Bu alınlarından öpülesi onurlu adamların yeşil-kırmızı formayı giyiyor olmasında kimin emeği varsa helal olsun...
Yasin 3 adımdan boş kale yerine, takım arkadaşı Bedi Buval’ı vurdu. Şaban onu geçti, bunu geçti, 40 metre getirdiği topu geriden bindiren 3 arkadaşının önüne yuvarlamak yerine, kaleciye teslim etti.

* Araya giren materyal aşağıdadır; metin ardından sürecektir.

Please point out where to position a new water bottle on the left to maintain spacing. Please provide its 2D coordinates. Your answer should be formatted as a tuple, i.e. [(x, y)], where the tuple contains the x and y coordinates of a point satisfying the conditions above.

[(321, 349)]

Buval, kişisel gayretiyle art arda 2 fırsat yarattı, son vuruşta şanssızdı. Genç Halil 6 pasta önüne indirilen topu düzelteyim derken treni kaçırdı...
Olmuyordu... Tribünde homurdanmalar, alkışlı, ıslıklı protestolar başladı, başlıyordu... 4. hakemin elindeki ışıklı tabelada 5 yazsın, 6 yazsın duaları arasında bir “gol” sesi yükseldi... Sarı-kırmızı bir sevinç yumağı, tarifsiz bir coşku, kıskandıran bir 3 puan kutlaması, kabustan pembe rüyalara uyanışın fotoğrafı... Mithat vurdu, stres bitti... Futbolculara ilaç, teknik heyete suni teneffüs niteliğinde bir galibiyetti...

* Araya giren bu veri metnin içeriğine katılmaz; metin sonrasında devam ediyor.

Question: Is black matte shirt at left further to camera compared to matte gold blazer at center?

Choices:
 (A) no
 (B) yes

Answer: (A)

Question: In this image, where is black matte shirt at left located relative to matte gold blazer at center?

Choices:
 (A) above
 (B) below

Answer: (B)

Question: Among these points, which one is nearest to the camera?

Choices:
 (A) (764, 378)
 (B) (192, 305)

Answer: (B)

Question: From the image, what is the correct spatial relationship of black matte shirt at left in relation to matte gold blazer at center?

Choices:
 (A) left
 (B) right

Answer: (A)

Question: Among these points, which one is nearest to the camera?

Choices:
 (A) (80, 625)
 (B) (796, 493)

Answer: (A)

Sahaya alışılagelmiş eşofmanları yerine havalimanına gidecek birinin seyahat kıyafetini (!) andıran şık bir takımla çıkan Teknik Direktör Hüseyin Kalpar, yolculuktan kurtuldu ama günahlarından arındı mı acaba?
Çok istedi Göztepeli futbolcular dün akşam galibiyeti... Özellikle ikinci yarıda kazanmak adına insanüstü bir çaba harcadılar... 89 golü onların ödülüydü kuşkusuz...
Ama son derece kaliteli futbolculardan kurulu bu iyi takım böyle mi kazanmalı? Art arda 3 pas yapmadan, organize bir atak geliştirmeden, olgunlaşmış bir pozisyon yaratmadan, doldur boşaltlarla, dan dun ileriye vurulan toplarla, sevinmek için tesadüflere mi sığınmalı?
Suçlu, evinde kazanmaktan başka çaren olmayan maçta, yedek oturan golcü Şaban mı, kişisel becerileriyle kendi fırsatını kendi yaratmak için didinen santrfor Bedi Buval mı?
Yoksa... Topun rakip ceza alanına layıkıyla gelmesi için bir taktiği olmayan, bu ligin en pahalı iki santrforunu 11’e koyacak yüreği taşımayan, maç 0-0 iken 2 gol umudundan birini soyunma odasına gönderen, Göztepe’ye demode futbolu dayatan mı?